*EXERCISE OBJECTIVE*: The lines to copy are those with "Policy" in them. Pull each one from the entries below.

Saved entries
-------------------------
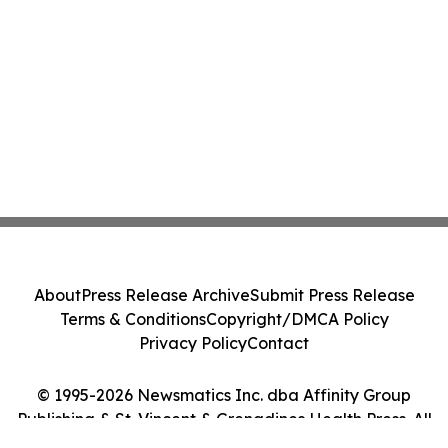
About
Press Release Archive
Submit Press Release
Terms & Conditions
Copyright/DMCA Policy
Privacy Policy
Contact
© 1995-2026 Newsmatics Inc. dba Affinity Group
Publishing & St. Vincent & Grenadines Health Press. All
Rights Reserved.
-------------------------
*EXERCISE RESULT*:
Copyright/DMCA Policy
Privacy Policy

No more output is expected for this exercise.